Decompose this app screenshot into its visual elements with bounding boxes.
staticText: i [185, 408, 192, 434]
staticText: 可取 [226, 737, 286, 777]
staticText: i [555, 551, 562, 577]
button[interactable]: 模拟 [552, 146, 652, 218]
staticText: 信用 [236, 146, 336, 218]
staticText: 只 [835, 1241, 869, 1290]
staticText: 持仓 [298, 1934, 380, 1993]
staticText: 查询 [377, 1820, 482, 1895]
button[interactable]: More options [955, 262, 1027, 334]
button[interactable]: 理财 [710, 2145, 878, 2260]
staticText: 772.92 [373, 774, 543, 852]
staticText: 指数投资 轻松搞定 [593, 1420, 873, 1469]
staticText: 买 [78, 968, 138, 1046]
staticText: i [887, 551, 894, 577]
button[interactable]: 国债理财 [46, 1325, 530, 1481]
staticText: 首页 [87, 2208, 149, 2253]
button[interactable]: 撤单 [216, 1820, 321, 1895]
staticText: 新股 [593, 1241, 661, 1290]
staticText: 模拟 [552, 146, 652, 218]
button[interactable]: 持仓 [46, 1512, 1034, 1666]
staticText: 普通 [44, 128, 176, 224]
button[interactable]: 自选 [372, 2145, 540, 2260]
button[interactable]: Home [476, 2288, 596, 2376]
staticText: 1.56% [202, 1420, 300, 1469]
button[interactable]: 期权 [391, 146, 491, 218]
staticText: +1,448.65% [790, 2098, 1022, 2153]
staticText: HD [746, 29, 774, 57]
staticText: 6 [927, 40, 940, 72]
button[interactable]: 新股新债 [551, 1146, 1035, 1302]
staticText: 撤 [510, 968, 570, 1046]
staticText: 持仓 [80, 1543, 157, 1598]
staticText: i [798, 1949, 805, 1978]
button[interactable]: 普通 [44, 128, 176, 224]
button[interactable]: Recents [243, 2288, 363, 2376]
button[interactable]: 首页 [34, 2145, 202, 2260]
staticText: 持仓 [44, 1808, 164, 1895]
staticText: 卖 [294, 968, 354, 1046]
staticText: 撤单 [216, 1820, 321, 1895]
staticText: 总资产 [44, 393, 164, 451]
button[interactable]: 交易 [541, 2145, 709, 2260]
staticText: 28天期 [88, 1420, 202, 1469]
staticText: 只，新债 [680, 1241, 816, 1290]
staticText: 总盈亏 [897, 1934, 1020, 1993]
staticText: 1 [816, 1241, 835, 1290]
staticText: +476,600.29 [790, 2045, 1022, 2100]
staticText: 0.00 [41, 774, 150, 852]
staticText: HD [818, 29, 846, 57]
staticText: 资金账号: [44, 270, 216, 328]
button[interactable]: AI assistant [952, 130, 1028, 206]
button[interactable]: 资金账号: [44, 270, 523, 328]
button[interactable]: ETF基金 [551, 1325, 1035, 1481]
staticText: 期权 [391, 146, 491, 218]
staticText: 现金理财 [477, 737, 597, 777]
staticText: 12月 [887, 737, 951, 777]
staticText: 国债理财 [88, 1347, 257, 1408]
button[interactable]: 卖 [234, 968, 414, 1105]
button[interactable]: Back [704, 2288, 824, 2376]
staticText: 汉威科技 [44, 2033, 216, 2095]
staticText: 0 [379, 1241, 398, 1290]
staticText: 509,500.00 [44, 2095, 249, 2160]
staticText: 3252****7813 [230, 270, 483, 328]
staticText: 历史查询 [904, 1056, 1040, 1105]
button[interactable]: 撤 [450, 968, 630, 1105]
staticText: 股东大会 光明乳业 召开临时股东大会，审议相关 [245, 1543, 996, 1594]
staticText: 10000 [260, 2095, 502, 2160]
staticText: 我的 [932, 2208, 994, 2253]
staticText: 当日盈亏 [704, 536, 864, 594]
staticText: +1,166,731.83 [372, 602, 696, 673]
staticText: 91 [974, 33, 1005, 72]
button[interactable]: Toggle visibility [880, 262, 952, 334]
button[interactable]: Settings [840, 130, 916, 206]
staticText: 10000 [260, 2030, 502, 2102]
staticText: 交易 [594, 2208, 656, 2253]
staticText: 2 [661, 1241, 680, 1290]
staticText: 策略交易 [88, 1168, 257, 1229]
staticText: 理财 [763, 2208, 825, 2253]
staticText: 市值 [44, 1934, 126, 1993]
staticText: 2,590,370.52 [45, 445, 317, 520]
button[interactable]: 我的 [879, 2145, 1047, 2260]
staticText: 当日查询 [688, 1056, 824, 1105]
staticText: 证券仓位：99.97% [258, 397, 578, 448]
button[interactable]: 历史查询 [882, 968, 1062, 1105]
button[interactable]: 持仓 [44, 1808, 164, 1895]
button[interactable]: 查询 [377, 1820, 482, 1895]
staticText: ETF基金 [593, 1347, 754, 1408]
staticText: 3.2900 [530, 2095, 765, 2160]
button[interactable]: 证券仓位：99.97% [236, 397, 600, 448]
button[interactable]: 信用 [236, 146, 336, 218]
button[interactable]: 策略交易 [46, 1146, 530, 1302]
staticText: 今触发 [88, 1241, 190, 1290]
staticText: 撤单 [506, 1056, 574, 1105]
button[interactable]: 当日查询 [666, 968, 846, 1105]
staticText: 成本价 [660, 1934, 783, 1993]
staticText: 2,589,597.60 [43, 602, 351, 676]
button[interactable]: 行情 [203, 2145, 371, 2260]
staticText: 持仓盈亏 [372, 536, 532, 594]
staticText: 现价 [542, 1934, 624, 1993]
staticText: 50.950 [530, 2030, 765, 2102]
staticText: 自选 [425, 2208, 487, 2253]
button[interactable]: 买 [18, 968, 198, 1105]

== How to complete this task ==
From the first line to the last, transcribe the data exactly.

== Task result ==
Decompose this app screenshot into its visual elements with bounding boxes.
staticText: i [185, 408, 192, 434]
staticText: 可取 [226, 737, 286, 777]
staticText: i [555, 551, 562, 577]
button[interactable]: 模拟 [552, 146, 652, 218]
staticText: 信用 [236, 146, 336, 218]
staticText: 只 [835, 1241, 869, 1290]
staticText: 持仓 [298, 1934, 380, 1993]
staticText: 查询 [377, 1820, 482, 1895]
button[interactable]: More options [955, 262, 1027, 334]
button[interactable]: 理财 [710, 2145, 878, 2260]
staticText: 772.92 [373, 774, 543, 852]
staticText: 指数投资 轻松搞定 [593, 1420, 873, 1469]
staticText: 买 [78, 968, 138, 1046]
staticText: i [887, 551, 894, 577]
button[interactable]: 国债理财 [46, 1325, 530, 1481]
staticText: 首页 [87, 2208, 149, 2253]
button[interactable]: 撤单 [216, 1820, 321, 1895]
staticText: 新股 [593, 1241, 661, 1290]
staticText: 模拟 [552, 146, 652, 218]
button[interactable]: 持仓 [46, 1512, 1034, 1666]
staticText: 普通 [44, 128, 176, 224]
button[interactable]: 自选 [372, 2145, 540, 2260]
button[interactable]: Home [476, 2288, 596, 2376]
staticText: 1.56% [202, 1420, 300, 1469]
button[interactable]: 期权 [391, 146, 491, 218]
staticText: +1,448.65% [790, 2098, 1022, 2153]
staticText: HD [746, 29, 774, 57]
staticText: 6 [927, 40, 940, 72]
button[interactable]: 新股新债 [551, 1146, 1035, 1302]
staticText: 撤 [510, 968, 570, 1046]
staticText: 持仓 [80, 1543, 157, 1598]
staticText: i [798, 1949, 805, 1978]
button[interactable]: 普通 [44, 128, 176, 224]
button[interactable]: Recents [243, 2288, 363, 2376]
button[interactable]: 首页 [34, 2145, 202, 2260]
staticText: 持仓 [44, 1808, 164, 1895]
staticText: 卖 [294, 968, 354, 1046]
staticText: 撤单 [216, 1820, 321, 1895]
staticText: 总资产 [44, 393, 164, 451]
button[interactable]: 交易 [541, 2145, 709, 2260]
staticText: 28天期 [88, 1420, 202, 1469]
staticText: 只，新债 [680, 1241, 816, 1290]
staticText: 总盈亏 [897, 1934, 1020, 1993]
staticText: 1 [816, 1241, 835, 1290]
staticText: +476,600.29 [790, 2045, 1022, 2100]
staticText: 0.00 [41, 774, 150, 852]
staticText: HD [818, 29, 846, 57]
staticText: 资金账号: [44, 270, 216, 328]
button[interactable]: AI assistant [952, 130, 1028, 206]
button[interactable]: 资金账号: [44, 270, 523, 328]
button[interactable]: ETF基金 [551, 1325, 1035, 1481]
staticText: 期权 [391, 146, 491, 218]
staticText: 现金理财 [477, 737, 597, 777]
staticText: 12月 [887, 737, 951, 777]
staticText: 国债理财 [88, 1347, 257, 1408]
button[interactable]: 卖 [234, 968, 414, 1105]
button[interactable]: Back [704, 2288, 824, 2376]
staticText: 汉威科技 [44, 2033, 216, 2095]
staticText: 0 [379, 1241, 398, 1290]
staticText: 509,500.00 [44, 2095, 249, 2160]
staticText: 3252****7813 [230, 270, 483, 328]
staticText: 历史查询 [904, 1056, 1040, 1105]
button[interactable]: 撤 [450, 968, 630, 1105]
staticText: 股东大会 光明乳业 召开临时股东大会，审议相关 [245, 1543, 996, 1594]
staticText: 10000 [260, 2095, 502, 2160]
staticText: 我的 [932, 2208, 994, 2253]
staticText: 当日盈亏 [704, 536, 864, 594]
staticText: +1,166,731.83 [372, 602, 696, 673]
staticText: 91 [974, 33, 1005, 72]
button[interactable]: Toggle visibility [880, 262, 952, 334]
button[interactable]: Settings [840, 130, 916, 206]
staticText: 10000 [260, 2030, 502, 2102]
staticText: 交易 [594, 2208, 656, 2253]
staticText: 2 [661, 1241, 680, 1290]
staticText: 策略交易 [88, 1168, 257, 1229]
staticText: 理财 [763, 2208, 825, 2253]
staticText: 市值 [44, 1934, 126, 1993]
staticText: 2,590,370.52 [45, 445, 317, 520]
button[interactable]: 我的 [879, 2145, 1047, 2260]
staticText: 当日查询 [688, 1056, 824, 1105]
staticText: 证券仓位：99.97% [258, 397, 578, 448]
button[interactable]: 历史查询 [882, 968, 1062, 1105]
button[interactable]: 持仓 [44, 1808, 164, 1895]
button[interactable]: 查询 [377, 1820, 482, 1895]
staticText: ETF基金 [593, 1347, 754, 1408]
staticText: 3.2900 [530, 2095, 765, 2160]
button[interactable]: 证券仓位：99.97% [236, 397, 600, 448]
button[interactable]: 信用 [236, 146, 336, 218]
button[interactable]: 策略交易 [46, 1146, 530, 1302]
staticText: 今触发 [88, 1241, 190, 1290]
staticText: 撤单 [506, 1056, 574, 1105]
button[interactable]: 当日查询 [666, 968, 846, 1105]
staticText: 成本价 [660, 1934, 783, 1993]
staticText: 2,589,597.60 [43, 602, 351, 676]
button[interactable]: 行情 [203, 2145, 371, 2260]
staticText: 持仓盈亏 [372, 536, 532, 594]
staticText: 现价 [542, 1934, 624, 1993]
staticText: 50.950 [530, 2030, 765, 2102]
staticText: 自选 [425, 2208, 487, 2253]
button[interactable]: 买 [18, 968, 198, 1105]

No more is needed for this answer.